Feche os olhos e acompanhe o que vem à sua mente ao pensar na palavra “política”. Terno, gravata, votações em plenários pomposos, uma comitiva de assessores, troca de acusações? Agora, abra os olhos e conheça iniciativas que mostram que fazer política não é mais sinônimo de Brasília. Pelo contrário: a inovação pulsa é nas periferias do país.
É nas áreas periféricas que se entende o Brasil. Ali mora a desigualdade social, sofre-se com um Estado ausente que não fornece saúde, educação, saneamento, cultura. É ali que moradores têm de ocupar essa lacuna intencional do governo com projetos para fazer valer a Constituição. São verdadeiros laboratórios de soluções para os problemas socioeconômicos do país.
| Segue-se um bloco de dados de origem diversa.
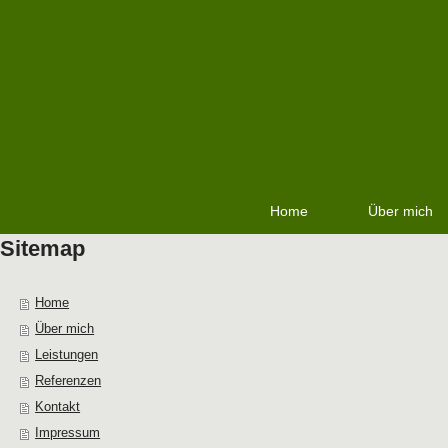
Home
Über mich
Sitemap
Home
Über mich
Leistungen
Referenzen
Kontakt
Impressum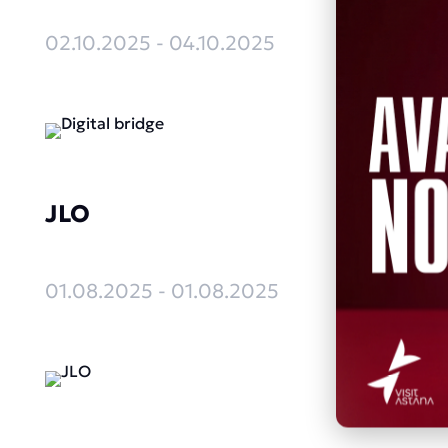
02.10.2025 - 04.10.2025
JLO
01.08.2025 - 01.08.2025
Os chamados Laboratórios de Direitos Constitucionais (veja infográfico abaixo), identificados na pesquisa “Emergência Política Periferias”, realizada pelo Instituto Update, são espaços para estudos, experimentações e práticas contínuas, além de instrumentos para pressão política.
O estudo mapeou 400 iniciativas e seu impacto na nova forma de fazer e imaginar política. “A pesquisa deixou claro que o futuro precisa ser construído junto com a periferia, ser pautado por ela”, afirma Jéssica Cerqueira dos Santos, pesquisadora do Update. “Se ela não estiver incluída nos espaços de decisões, a sociedade não anda.”
A equipe de pesquisadores, todos moradores da periferia, entrevistou mais de 100 lideranças em cinco capitais e concluiu que cada cidade tem um movimento político próprio. Mas uma característica presente em todos eles é a de basear-se na redução das desigualdades, na diversidade de raça e gênero, na tolerância.
“Na favela não chega saúde, saneamento, cultura. Não chega educação de qualidade. A única política pública que os governantes mandam é a operação policial”, diz Raull Santiago, morador do Complexo do Alemão (Rio) e comunicador do Coletivo Papo Reto, uma das iniciativas estudadas pelo Instituto Update.
DO LADO DE LÁ
O grupo usa comunicação independente, com site e redes sociais, como ferramenta para buscar e garantir direitos dos moradores do Complexo do Alemão e da Penha, também no Rio. Segundo Raull, é uma forma de disputar a narrativa da mídia tradicional e mostrar os pontos positivos e a potência da favela. “Queremos dar visibilidade e informar a partir do olhar de quem vive aquela realidade”, diz. “Mas um dos nossos focos é denunciar os problemas, especialmente as violações de direitos humanos cometidas pelo Estado, como a violência policial”. As ações do coletivo já foram úteis, por exemplo, para afastar um membro da força policial que havia sido gravado em vídeo cometendo abusos.
A ferramenta de organização política do Papo Reto é a retroalimentação, já que o grupo levanta informações nas ruas, mobiliza a população, pressiona o governo e monitora as necessidades das comunidades para que a situação, de fato, mude.

Integrantes do Coletivo Papo Reto e jornalistas da Al Jazeera, produzindo reportagens em parceria (Reprodução/Facebook)
REDE DE APOIO
Atuar de forma conjunta para desenvolver soluções é uma máxima dentro desses movimentos da nova política. “Os coletivos de mídia livre, por exemplo, conseguem rapidamente acionar uma rede de colaboradores dentro ou fora das comunidades”, afirma Jéssica Cerqueira dos Santos, do Update
Hamilton conta que a base do Saladorama está nas parcerias, seja com prefeituras, seja com moradores. Raull, do Papo Reto, conta que o projeto estabeleceu uma ponte com grandes ONGs, como Anistia Internacional e Justiça Global. Para eles, formar uma rede é tecer o caminho que leva a periferia a ocupar seu lugar de poder.